Nuovo ospedale di Venaria: “Mancano i mezzi pubblici”

“A un mese dalla presunta inaugurazione del nuovo Polo sanitario di Venaria, manca un progetto di trasporto pubblico definito, che permetta a tutti i cittadini dei Comuni interessati di raggiungere agevolmente la struttura”. Questa la preoccupazione manifestata oggi in seconda Commissione, sotto la presidenza di Mauro Fava, dal Comitato dei Sindaci del distretto sanitario nord-ovest dell'Asl To3. A farsi portavoce della questione è stato Antonio Castello, sindaco di Pianezza e presidente del Comitato: “Si tratta di una struttura sanitaria che servirà 80mila cittadini – ha specificato – ed è imprescindibile attivare un nuovo servizio di collegamento tra il nuovo ospedale di Venaria e l’ospedale di Rivoli, a diretto beneficio dei cittadini di Druento, San Gillio, Pianezza, Alpignano e Rivoli. È anche necessario un nuovo servizio extraurbano tra Valdellatorre, Givoletto, La Cassa e San Gillio, che garantirebbe l’accessibilità a Venaria-Rivoli e agli altri servizi di Tpl presenti nel Comune di Alpignano”.
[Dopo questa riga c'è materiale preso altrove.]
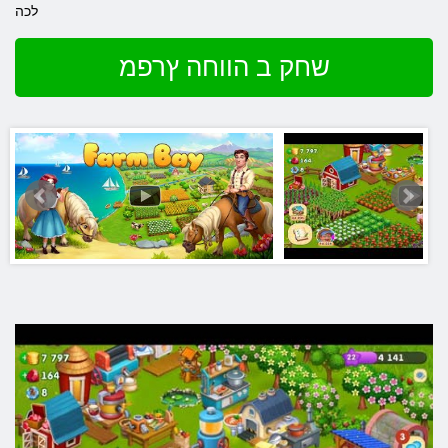
לכה
שחק ב הווחה ץרפמ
Per avere maggiori informazioni sullo stato delle cose, sono intervenuti Alberto Avetta, Diego Sarno, Raffaele Gallo e Maurizio Marello (Pd), Francesca Frediani e Ivano Martinetti (M5s), Paolo Ruzzola (Fi). Si è domandato soprattutto se sia già stata avviata una fase di progettazione e il Comitato ha risposto che in effetti esiste un progetto concordato tra i Comuni, Gtt, Città Metropolitana e Agenzia mobilità.

La seconda commissione, poi, in seduta ordinaria ha esaminato il disegno di legge di ratifica intesa tra Piemonte, Emilia Romagna, Lombardia e Veneto per la navigazione sul fiume Po. È stato dato un primo parere favorevole a maggioranza. La novità è che la partecipazione della Regione Piemonte vede un risparmio rispetto a quanto previsto: dai 130mila euro l’anno dell'intesa in vigore dal 1995, si è passati a 13mila. Questo perché nella nuova convenzione che si intende sottoscrivere, si valuta che nella nostra Regione non si opera la navigazione commerciale.

Ora il provvedimento andrà in prima Commissione per la norma finanziaria.